I’ve covered a fair bit of writer John Smith’s work over this project, and he’s definitely been the most out-there of the 2000 AD script droids. But I had no idea quite how out there until I read through this collection. His other series portrayed wild voyages of the mind, but stuck to a recognisable plot structure. The three books of Revere eschew that in favour of a stream of consciousness approach that doesn’t make any allowances for the reader.

The three arcs of 6 episodes each follow Revere, a witch in a future London that has been ravaged by heat and turned into a paramilitary state. He undergoes various spiritual journeys to take on the role of reconnecting humanity with its shared origins.

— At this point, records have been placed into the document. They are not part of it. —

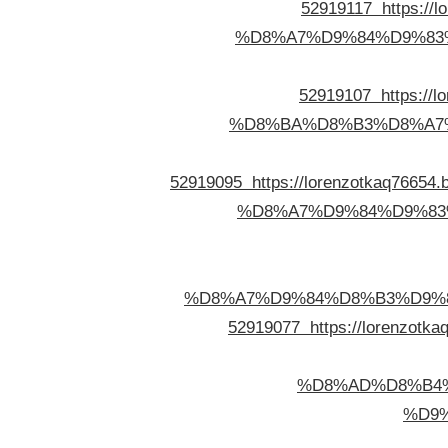
52919117
https:/
%D8%A7%D9%84%D9%83
52919107
https:/
%D8%BA%D8%B3%D8%A7%
52919095
https://lorenzotkaq7
%D8%A7%D9%84%D9%83
%D8%A7%D9%84%D8%B3%D9%
52919077
https://lorenz
%D8%AD%D8%B4%
%D9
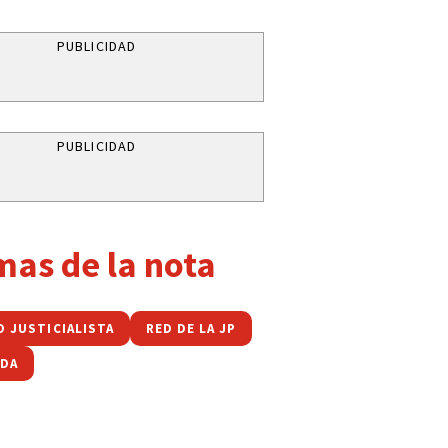
PUBLICIDAD
PUBLICIDAD
mas de la nota
O JUSTICIALISTA
RED DE LA JP
DA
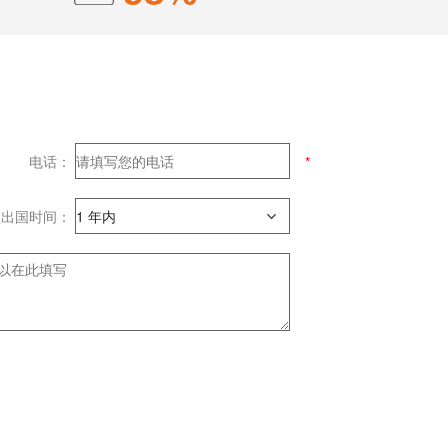
电话：
预出国时间：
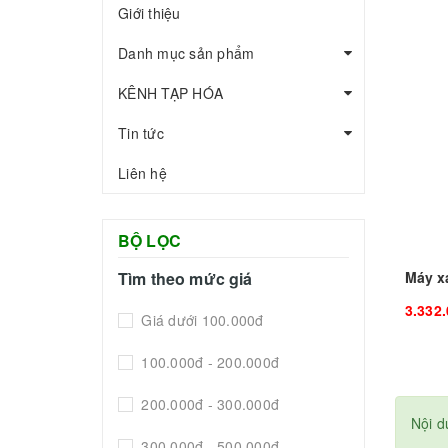
Giới thiệu
Danh mục sản phẩm
KÊNH TẠP HÓA
Tin tức
Liên hệ
BỘ LỌC
Tìm theo mức giá
3.332
Giá dưới 100.000đ
100.000đ - 200.000đ
200.000đ - 300.000đ
Nội d
300.000đ - 500.000đ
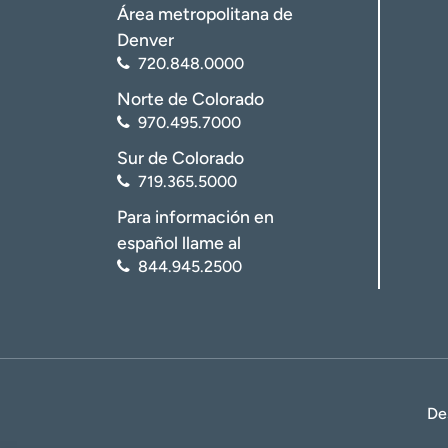
Área metropolitana de
Denver
720.848.0000
Norte de Colorado
970.495.7000
Sur de Colorado
719.365.5000
Para información en
español llame al
844.945.2500
De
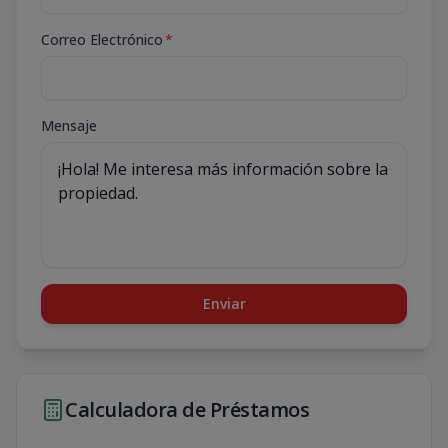
Correo Electrónico
*
Mensaje
Enviar
Calculadora de Préstamos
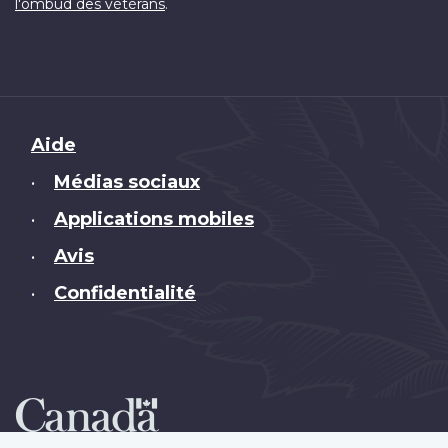
.
l'ombud des vétérans
Brand
Aide
Médias sociaux
•
Applications mobiles
•
Avis
•
Confidentialité
•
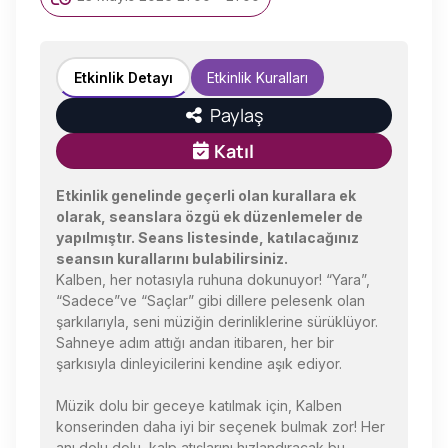
Etkinlik Detayı
Etkinlik Kuralları
Paylaş
Katıl
Etkinlik genelinde geçerli olan kurallara ek
olarak, seanslara özgü ek düzenlemeler de
yapılmıştır. Seans listesinde, katılacağınız
seansın kurallarını bulabilirsiniz.
Kalben, her notasıyla ruhuna dokunuyor! “Yara”,
“Sadece”ve “Saçlar” gibi dillere pelesenk olan
şarkılarıyla, seni müziğin derinliklerine sürüklüyor.
Sahneye adım attığı andan itibaren, her bir
şarkısıyla dinleyicilerini kendine aşık ediyor.
Müzik dolu bir geceye katılmak için, Kalben
konserinden daha iyi bir seçenek bulmak zor! Her
anı dolu dolu, kalp atışlarını hızlandıracak bu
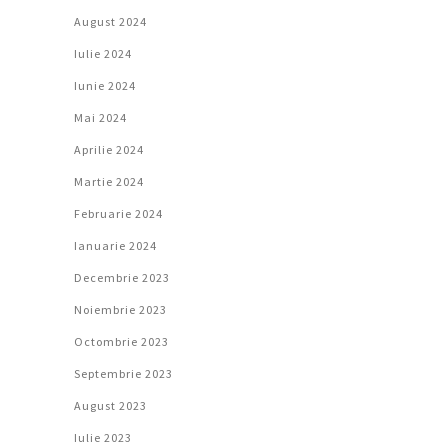
August 2024
Iulie 2024
Iunie 2024
Mai 2024
Aprilie 2024
Martie 2024
Februarie 2024
Ianuarie 2024
Decembrie 2023
Noiembrie 2023
Octombrie 2023
Septembrie 2023
August 2023
Iulie 2023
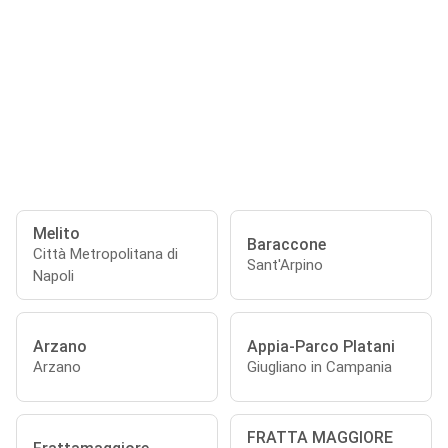
Melito
Baraccone
Città Metropolitana di
Sant'Arpino
Napoli
Arzano
Appia-Parco Platani
Arzano
Giugliano in Campania
FRATTA MAGGIORE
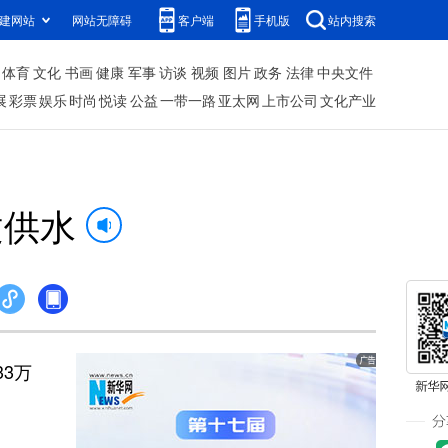
建网站
网站无障碍
客户端
手机版
站内搜索
体育
文化
书画
健康
军事
访谈
视频
图片
政务
法律
中央文件
展
彩票
娱乐
时尚
悦读
公益
一带一路
亚太网
上市公司
文化产业
建供水
3万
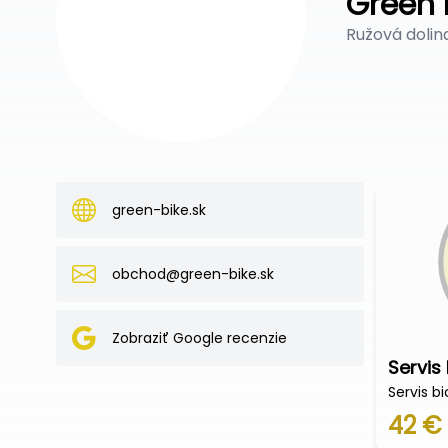
Green 
Ružová dolina
green-bike.sk
obchod@green-bike.sk
Zobraziť Google recenzie
Servis
Servis bi
42 €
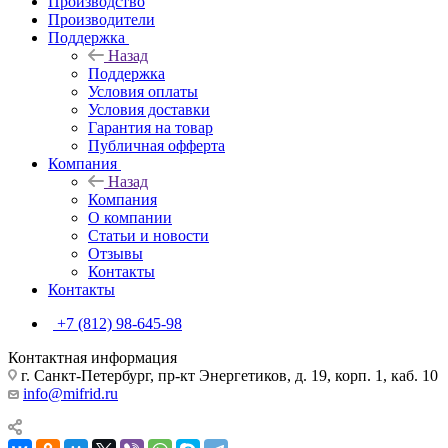
Производство
Производители
Поддержка
Назад
Поддержка
Условия оплаты
Условия доставки
Гарантия на товар
Публичная офферта
Компания
Назад
Компания
О компании
Статьи и новости
Отзывы
Контакты
Контакты
+7 (812) 98-645-98
Контактная информация
г. Санкт-Петербург, пр-кт Энергетиков, д. 19, корп. 1, каб. 10
info@mifrid.ru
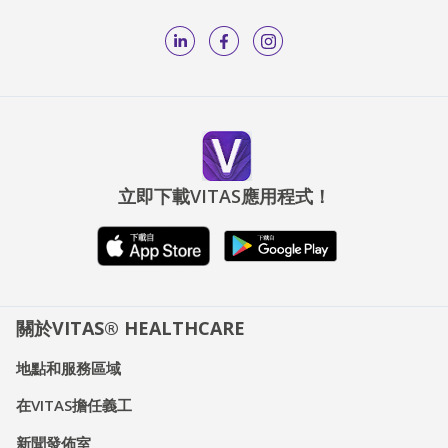
立即下載VITAS應用程式！
關於VITAS® HEALTHCARE
地點和服務區域
在VITAS擔任義工
新聞發佈室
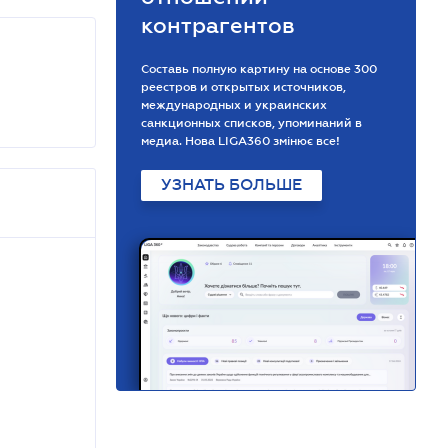
контрагентов
Составь полную картину на основе 300
реестров и открытых источников,
международных и украинских
санкционных списков, упоминаний в
медиа. Нова LIGA360 змінює все!
УЗНАТЬ БОЛЬШЕ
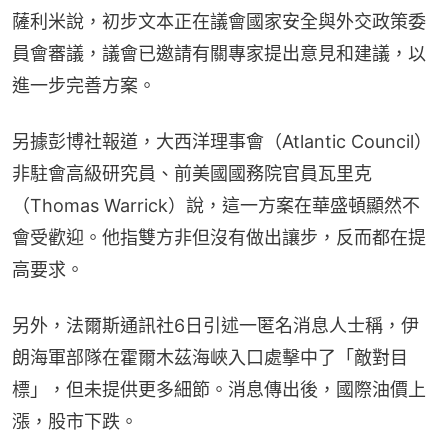
薩利米說，初步文本正在議會國家安全與外交政策委
員會審議，議會已邀請有關專家提出意見和建議，以
進一步完善方案。
另據彭博社報道，大西洋理事會（Atlantic Council）
非駐會高級研究員、前美國國務院官員瓦里克
（Thomas Warrick）說，這一方案在華盛頓顯然不
會受歡迎。他指雙方非但沒有做出讓步，反而都在提
高要求。
另外，法爾斯通訊社6日引述一匿名消息人士稱，伊
朗海軍部隊在霍爾木茲海峽入口處擊中了「敵對目
標」，但未提供更多細節。消息傳出後，國際油價上
漲，股市下跌。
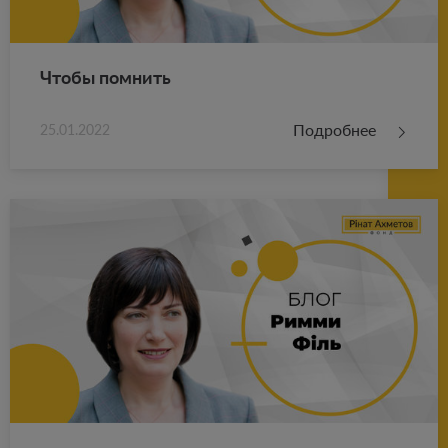
Чтобы пом­нить
Подробнее
25.01.2022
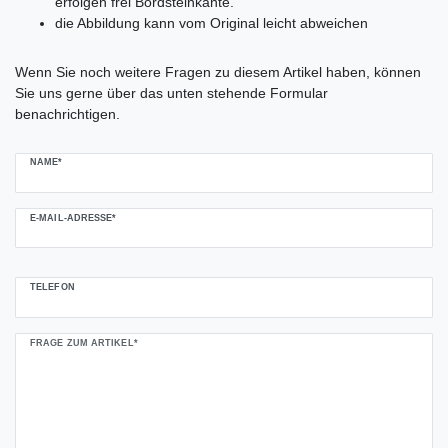
erfolgen frei Bordsteinkante.
die Abbildung kann vom Original leicht abweichen
Ceres::Template.mailFormHoneypotLabel
Wenn Sie noch weitere Fragen zu diesem Artikel haben, können
Sie uns gerne über das unten stehende Formular
benachrichtigen.
NAME*
E-MAIL-ADRESSE*
TELEFON
FRAGE ZUM ARTIKEL*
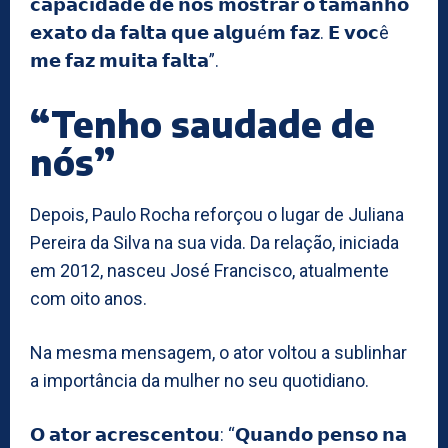
𝗰𝗮𝗽𝗮𝗰𝗶𝗱𝗮𝗱𝗲 𝗱𝗲 𝗻𝗼𝘀 𝗺𝗼𝘀𝘁𝗿𝗮𝗿 𝗼 𝘁𝗮𝗺𝗮𝗻𝗵𝗼
𝗲𝘅𝗮𝘁𝗼 𝗱𝗮 𝗳𝗮𝗹𝘁𝗮 𝗾𝘂𝗲 𝗮𝗹𝗴𝘂é𝗺 𝗳𝗮𝘇. 𝗘 𝘃𝗼𝗰ê
𝗺𝗲 𝗳𝗮𝘇 𝗺𝘂𝗶𝘁𝗮 𝗳𝗮𝗹𝘁𝗮”.
“Tenho saudade de
nós”
Depois, Paulo Rocha reforçou o lugar de Juliana
Pereira da Silva na sua vida. Da relação, iniciada
em 2012, nasceu José Francisco, atualmente
com oito anos.
Na mesma mensagem, o ator voltou a sublinhar
a importância da mulher no seu quotidiano.
𝗢 𝗮𝘁𝗼𝗿 𝗮𝗰𝗿𝗲𝘀𝗰𝗲𝗻𝘁𝗼𝘂: “𝗤𝘂𝗮𝗻𝗱𝗼 𝗽𝗲𝗻𝘀𝗼 𝗻𝗮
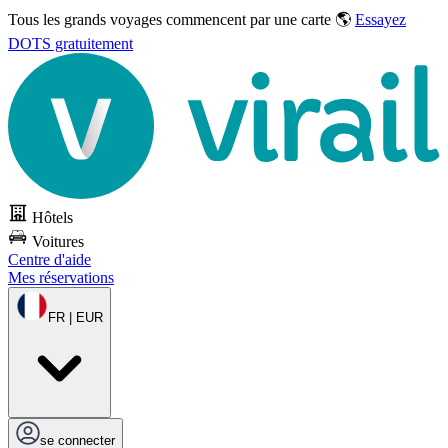
Tous les grands voyages commencent par une carte 🌎
Essayez
DOTS gratuitement
Hôtels
Voitures
Centre d'aide
Mes réservations
FR | EUR
se connecter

As a plot synopsis that’s understandable, but this is determinedly impenetrable stuff, and the behind-the-scenes material reveals a very personal project for both Smith and artist Simon Harrison.

On one hand, that kind of storytelling isn’t my kind of thing. I’m a nuts-and-bolts kind of reader, and while I can always appreciate flair in both story and art, I do like to clearly follow the ups and downs of a narrative and not be too confused. Revere is seeingly designed to frustrate that part of me. Smith always peppers his stories with some obstruse and twisting language, but this series is built on ideas and concepts that must only make sense to Smith himself. Psycahdelic journeys of the mind are never going to be a genre that appeals to me (putting my hand up as an incredibly boring person here!), and beyond some soldiers kicking in doors that’s the majority of the narrative.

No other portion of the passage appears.